A moveable feast
A mellow sun greeted us as we rolled into Delhi a little after midday. Eight cities, 8,000km (5,000 miles) and 18 days later, we are back to where we began our journey. It will take time to return to the normal rhythm of life; the rhythm of train life is different.
All of life is a journey, but this has been a truly special one. Travelling with colleagues from all over the world, we discovered shared language and culture. When the train pulled out of Delhi, Yusuf, my colleague from the Somali service, was the first to be surprised. He ran into my compartment and pointed to the ubiquitous neem tree by the tracks. "What do you call that tree, what is the name?" he asked. "It's in every home in Mogadishu. They call it the tree from India." There were many such serendipitous discoveries on our journey.
And then there were our travels into the many Indias, its cities and villages. There we met people and their leaders to try to make some sense of the general elections. I found a clear schism in the way the New India of the thriving cities and the Old India of the struggling villages are thinking.

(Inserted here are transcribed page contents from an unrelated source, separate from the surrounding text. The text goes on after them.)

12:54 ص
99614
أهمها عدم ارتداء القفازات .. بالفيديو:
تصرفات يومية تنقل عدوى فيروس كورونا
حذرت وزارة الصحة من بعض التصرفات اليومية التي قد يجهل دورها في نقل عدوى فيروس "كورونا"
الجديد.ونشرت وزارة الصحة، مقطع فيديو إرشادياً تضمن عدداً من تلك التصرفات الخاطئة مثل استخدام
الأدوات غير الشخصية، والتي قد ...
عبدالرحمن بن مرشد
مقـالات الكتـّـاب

In the cities, people appear to be exasperated by the fragmentation of politics and growing regional and caste politics. At the same time, there is a fatalistic acceptance of fractured verdicts, messy coalitions and horse-trading. In the villages, the talk is largely about aspiring to a minimum quality of life: a primary school, electricity for a few hours a day, a tar road. So, in the countryside, the general election has become an extension of the municipal or village council elections. Basic needs matter where people have little.
That explains the rousing turnout so far - between 52% and 59% in the first four phases of the polls. (India is voting in the fifth and final phase as I write this.) Old India must have voted more than the New India, as is always the case.
Many of India's politicians fail to understand this. A colleague spun a metaphor about India's two trains - the fast one carrying the rich and the middle class, and the slow one carrying the poor - to the railway minister Laloo Prasad Yadav in Patna, and wondered how the gap could be bridged. In reply, Mr Yadav droned on about the various trains he ran. "There are suburban trains for local people, there are passenger trains, there are express trains..." If it is all about putting together an ugly patchwork quilt of a government at any cost, do the politicians really need to care about the people?
This brings back a troubling thought. Has the meaning of democracy in India been reduced only to signify elections and then tom-tom it to the rest of the world? "In any modern democracy," writes , "elections are a part of a larger set of rules and practices designed to authorise the state, but in India they are carrying the entire burden of society's aspirations to control its opportunities." Because the state fails to fulfil its duties, things are bad.
There are also growing worries about criminalisation and "corruption" of politics in this bourgeois democracy: in many places, we found people talking about political parties selling seats to the highest bidder, usually a rich trader or real estate agent. One paper carried a story of a brand new BMW car being spotted in a garage of a small regional party chief of modest means. The car vanished a day after the story appeared, the paper reported.
It may be instructive to return to Mr Khilnani, possibly the most incisive commentator on the idea of India.
"The conflicts in India today are the conflicts of modern politics; they concern the state, access to it, and to whom it ultimately belongs," he says.
"Within a very short time, India has moved from being a society in which the state had for most people a distant profile and limited responsibilities, and where only a few had access to it, to one where state responsibilities have swollen and everyone can imagine exercising some influence upon it."
For me, I am just happy to be home. On the way out of the station, I looked back to see our train for the last time. I realise I have grown fond of the red and white express: the two-tier meeting car with its green plastic-covered berths, the first class sleeping cars with their musty red carpets, fusty upholstery, a regulation Incredible India poster, a small table, the dark fogged windows and dodgy door handles. As it tore through the night, the sleeping car sometimes rattled and shuddered, but I would usually sleep well. Next day, I would be ready to face another place, another people. I will miss it.